Task inputs:
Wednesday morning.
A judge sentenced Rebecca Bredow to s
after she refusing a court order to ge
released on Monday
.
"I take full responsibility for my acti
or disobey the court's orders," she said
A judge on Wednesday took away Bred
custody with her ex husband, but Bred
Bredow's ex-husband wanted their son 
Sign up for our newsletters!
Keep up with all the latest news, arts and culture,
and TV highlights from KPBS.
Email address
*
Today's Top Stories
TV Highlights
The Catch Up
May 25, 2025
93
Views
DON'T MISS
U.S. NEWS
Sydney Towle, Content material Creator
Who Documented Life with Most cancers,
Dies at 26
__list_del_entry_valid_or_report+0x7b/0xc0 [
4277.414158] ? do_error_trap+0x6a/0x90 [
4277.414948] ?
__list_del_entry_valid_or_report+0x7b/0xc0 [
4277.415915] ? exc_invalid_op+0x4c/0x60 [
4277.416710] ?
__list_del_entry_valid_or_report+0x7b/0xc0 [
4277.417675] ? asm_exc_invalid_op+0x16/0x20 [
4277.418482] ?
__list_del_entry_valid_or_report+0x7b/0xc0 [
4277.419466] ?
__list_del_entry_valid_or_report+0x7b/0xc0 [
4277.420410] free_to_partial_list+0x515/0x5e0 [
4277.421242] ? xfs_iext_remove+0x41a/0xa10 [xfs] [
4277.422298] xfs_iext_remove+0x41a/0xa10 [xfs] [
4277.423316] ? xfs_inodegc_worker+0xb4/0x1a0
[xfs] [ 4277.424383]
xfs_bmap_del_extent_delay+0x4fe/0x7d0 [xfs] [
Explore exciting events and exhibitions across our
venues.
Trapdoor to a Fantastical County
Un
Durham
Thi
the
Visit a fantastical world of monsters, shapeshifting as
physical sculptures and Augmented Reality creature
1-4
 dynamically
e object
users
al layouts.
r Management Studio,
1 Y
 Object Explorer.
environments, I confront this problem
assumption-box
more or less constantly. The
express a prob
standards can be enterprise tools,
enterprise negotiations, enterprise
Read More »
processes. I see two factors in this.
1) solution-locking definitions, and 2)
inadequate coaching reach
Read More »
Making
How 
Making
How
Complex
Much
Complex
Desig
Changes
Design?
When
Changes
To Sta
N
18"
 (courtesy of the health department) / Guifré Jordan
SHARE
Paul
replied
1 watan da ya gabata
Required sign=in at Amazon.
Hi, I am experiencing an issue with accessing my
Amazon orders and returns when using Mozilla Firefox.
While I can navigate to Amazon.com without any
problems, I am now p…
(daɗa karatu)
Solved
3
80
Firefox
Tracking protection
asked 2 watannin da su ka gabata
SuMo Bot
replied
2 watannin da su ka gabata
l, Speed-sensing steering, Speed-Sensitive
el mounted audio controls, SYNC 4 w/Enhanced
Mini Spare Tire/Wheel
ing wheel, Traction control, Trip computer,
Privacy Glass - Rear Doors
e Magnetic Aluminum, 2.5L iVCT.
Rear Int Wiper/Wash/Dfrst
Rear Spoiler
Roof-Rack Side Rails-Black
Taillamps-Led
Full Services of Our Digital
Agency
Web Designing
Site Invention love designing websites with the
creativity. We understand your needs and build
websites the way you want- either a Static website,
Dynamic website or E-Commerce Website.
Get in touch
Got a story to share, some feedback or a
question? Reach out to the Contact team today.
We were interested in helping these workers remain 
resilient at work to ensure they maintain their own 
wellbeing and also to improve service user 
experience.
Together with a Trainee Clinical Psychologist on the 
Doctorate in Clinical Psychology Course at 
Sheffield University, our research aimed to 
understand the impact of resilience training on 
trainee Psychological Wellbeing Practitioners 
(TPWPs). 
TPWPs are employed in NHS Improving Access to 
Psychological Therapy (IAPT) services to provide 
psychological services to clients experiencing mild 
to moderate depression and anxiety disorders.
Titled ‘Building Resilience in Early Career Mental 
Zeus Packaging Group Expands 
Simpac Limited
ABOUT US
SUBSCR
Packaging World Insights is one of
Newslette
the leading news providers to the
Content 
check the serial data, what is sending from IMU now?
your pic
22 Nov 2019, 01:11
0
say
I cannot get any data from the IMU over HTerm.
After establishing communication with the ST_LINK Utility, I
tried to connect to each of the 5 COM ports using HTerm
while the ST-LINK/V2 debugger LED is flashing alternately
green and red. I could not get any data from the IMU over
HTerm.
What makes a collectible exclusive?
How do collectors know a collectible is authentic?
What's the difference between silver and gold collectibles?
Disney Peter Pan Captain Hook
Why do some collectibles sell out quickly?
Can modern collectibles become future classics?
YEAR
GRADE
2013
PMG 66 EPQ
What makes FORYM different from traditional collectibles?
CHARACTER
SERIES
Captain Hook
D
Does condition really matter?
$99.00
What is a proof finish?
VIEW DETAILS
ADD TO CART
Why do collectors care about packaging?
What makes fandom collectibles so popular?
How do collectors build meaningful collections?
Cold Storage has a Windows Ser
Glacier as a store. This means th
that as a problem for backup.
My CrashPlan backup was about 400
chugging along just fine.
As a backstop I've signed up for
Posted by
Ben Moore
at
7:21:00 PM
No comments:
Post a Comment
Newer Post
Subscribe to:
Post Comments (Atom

To do: Among the records above, determine how many lines contain "understand", then report the number only.

Result: 2